I am astounded everyday when I look out toward our feeding table in the backyard and witness remarkable interactions between animals that have no business being near one another . . . or so it would seem. A doe and her two fawns have been frequenting the feeding area over the past couple of months. We have watched the fawns’ spots disappear as the summer light turns toward orange and the tidal marsh awakens with a different kind of life– the changing of the seasons and the vast movement of birds in the night sky. I learned recently from my spouse, who is a model to me of playful curiosity, that birds mostly migrate at night and that there are literally millions of them flying in the dark, out of sight, every night. Which is astounding in and of itself. But what happens on the ground at night is also remarkable.

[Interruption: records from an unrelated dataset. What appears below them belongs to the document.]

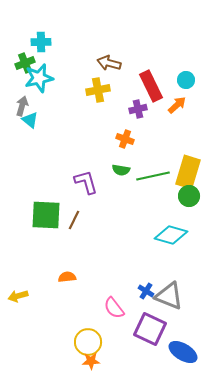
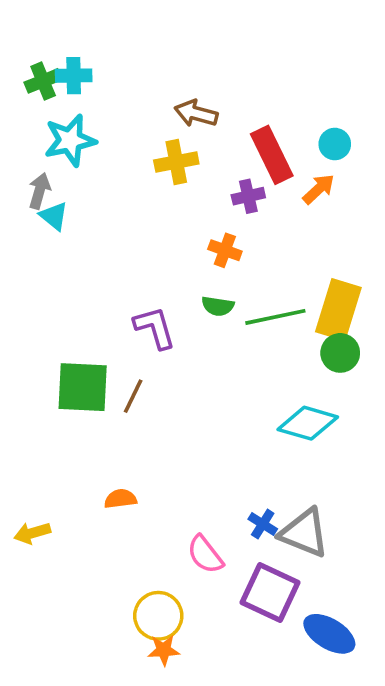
green cross: (25, 63) -> (43, 81), moved

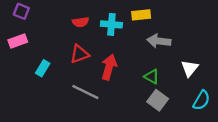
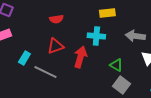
cyan cross: (111, 24) -> (96, 36), moved
gray arrow: (159, 41) -> (135, 36), moved
gray line: (85, 92) -> (45, 72), moved

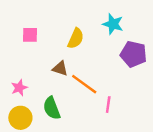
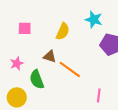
pink star: (19, 88) -> (17, 63), moved
pink line: (108, 105) -> (99, 95), moved
green semicircle: (52, 108) -> (37, 79), moved

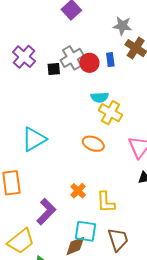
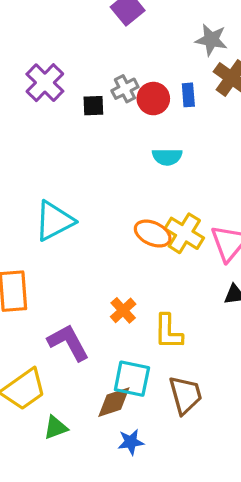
gray cross: (72, 58) -> (125, 89), size x0.7
yellow cross: (110, 113) -> (184, 233), moved
purple L-shape: (46, 212) -> (68, 342), turned -76

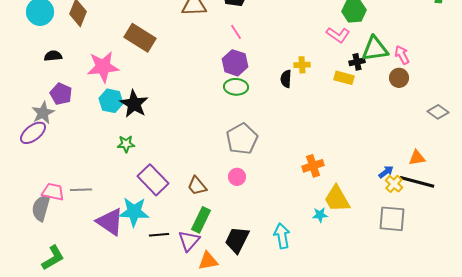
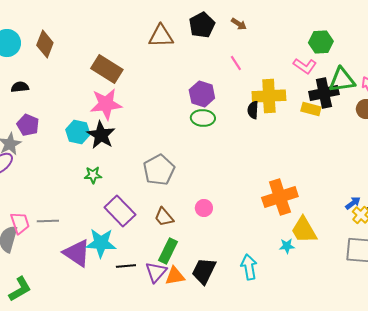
pink line: (236, 32) -> (236, 63), moved
black cross: (357, 62) -> (324, 93), size x1.8
yellow cross: (302, 65) -> (269, 96), size x2.0
pink star: (103, 67) -> (106, 104), moved
gray pentagon: (242, 139) -> (159, 170), moved
orange cross: (313, 166) -> (280, 197), size x1.6
pink trapezoid: (53, 192) -> (20, 223), turned 60
orange triangle: (208, 261) -> (175, 276), moved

One evening a mother skunk and her baby waddled up to the feeding table while the deer were busy picking up black oil sunflower seeds with their delicate lips. The skunks and deer were apparently unconcerned with each other, neither aggressing nor running away. One of the fawns suddenly looked over at the baby skunk, who was edging closer to her position at the feeding table. The fawn also began to edge closer to the skunk. It seemed as if she became quite curious, like a child at play, about this small, oddly shaped creature with a white stripe. Ann and I were watching this scene with a mix of enthusiasm and concern that the fawn might get too close, startle the skunk and then we would have to suffer the consequences of the spray that would ensue. But the fawn simply watched and took the baby skunk’s skunkness in. The doe moved off and the fawn followed. No spray ensued.

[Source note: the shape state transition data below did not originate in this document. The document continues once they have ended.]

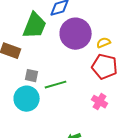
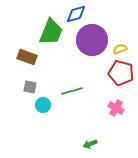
gray square: (32, 76) -> (30, 87), moved
cyan circle: (27, 99) -> (43, 105), size x0.6

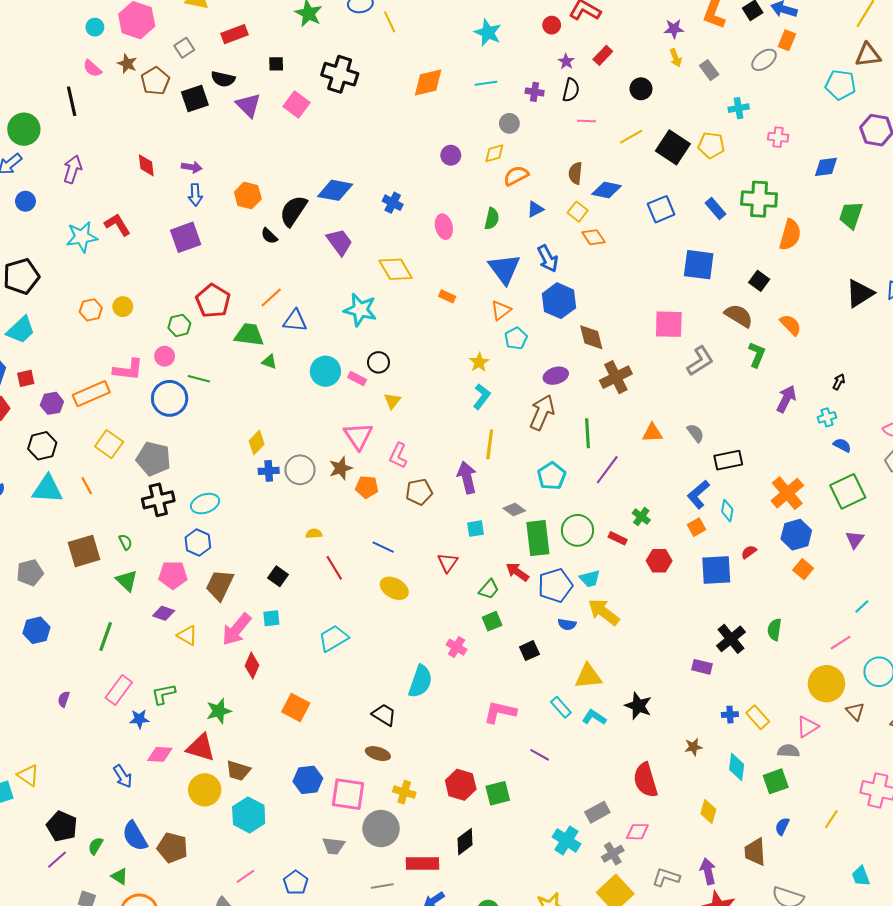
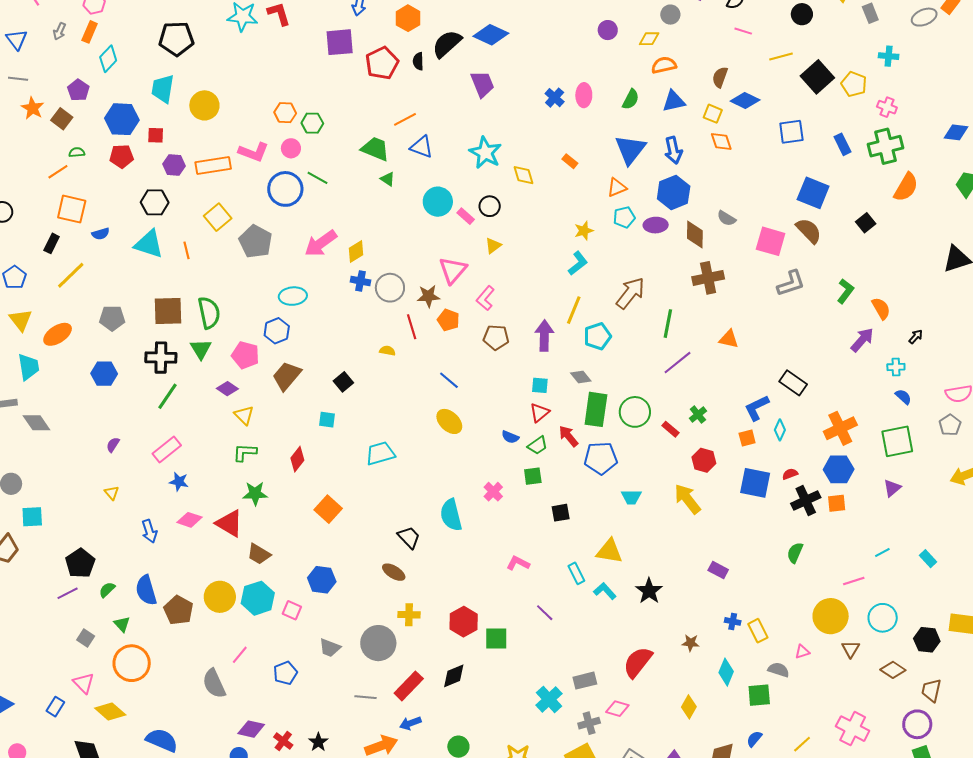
pink cross: (778, 137) -> (887, 107), moved
green cross: (759, 199) -> (886, 146), turned -32
blue cross: (393, 203) -> (555, 98), moved
blue triangle: (535, 209) -> (674, 101), size x1.4
yellow square: (578, 212) -> (713, 114), turned -30
black semicircle: (269, 236) -> (418, 61), turned 30
yellow diamond: (395, 269) -> (524, 175), moved, size x0.7
red pentagon: (213, 301) -> (382, 63), moved
yellow circle: (123, 307) -> (204, 105), moved, size x1.5
orange hexagon: (91, 310) -> (285, 113), moved
brown semicircle: (739, 316) -> (809, 231), moved
orange semicircle: (791, 325) -> (881, 308), moved
cyan trapezoid: (21, 330) -> (163, 89), turned 128
purple ellipse: (556, 376) -> (656, 225), moved
gray semicircle: (695, 433) -> (726, 218), moved, turned 144
black rectangle: (728, 460) -> (793, 383), turned 32
cyan pentagon: (552, 476) -> (597, 336), moved
black cross: (158, 500) -> (161, 358), moved
green semicircle: (125, 542) -> (209, 313), size x2.0
red triangle: (448, 563) -> (539, 412), moved
red line: (334, 568) -> (412, 327), moved
orange square: (803, 569) -> (837, 503), turned 30
cyan trapezoid: (590, 579) -> (631, 497), moved
yellow arrow: (604, 612) -> (687, 499), moved
blue semicircle: (567, 624) -> (510, 437), moved
pink arrow: (237, 629) -> (321, 243), moved
black cross: (731, 639) -> (806, 500), moved
cyan semicircle: (420, 681) -> (451, 515), turned 132
green L-shape: (163, 694) -> (245, 452), moved
pink L-shape: (500, 712) -> (518, 563), size x0.7
pink triangle: (807, 727) -> (802, 652), size x0.7
yellow triangle: (28, 775) -> (112, 493), moved, size x0.7
red semicircle: (645, 780) -> (638, 662), turned 40
yellow circle: (205, 790) -> (220, 597), moved
yellow cross: (404, 792) -> (409, 615), turned -30
pink square: (348, 794) -> (292, 610), moved, size x0.6
red rectangle: (423, 863) -> (409, 686), turned -60
pink line: (245, 876) -> (240, 655), turned -30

This gentle, non-judgmental, non-aggressive curiosity is one quality of mindful awareness. In Coming Closer to Ourselves: Making Everything a Path of Awakening, Buddhist nun, Pema Chödron talks about this quality of curiosity as a foundation of Buddhist practice and a powerful tool for making friends with our discomfort and what we judge to be negative in ourselves and our lives. Over the years, as I have deepened my understanding and practice of mindfulness, I have come to appreciate curiosity in this way. When I enter into a moment of curious attention, like the fawn at the feeding table, I experience a spaciousness where both enthusiasm and concern melt away and what is left is a fawn and a skunk, a truly odd couple – like comfort and discomfort– being themselves, together in the world, and at peace.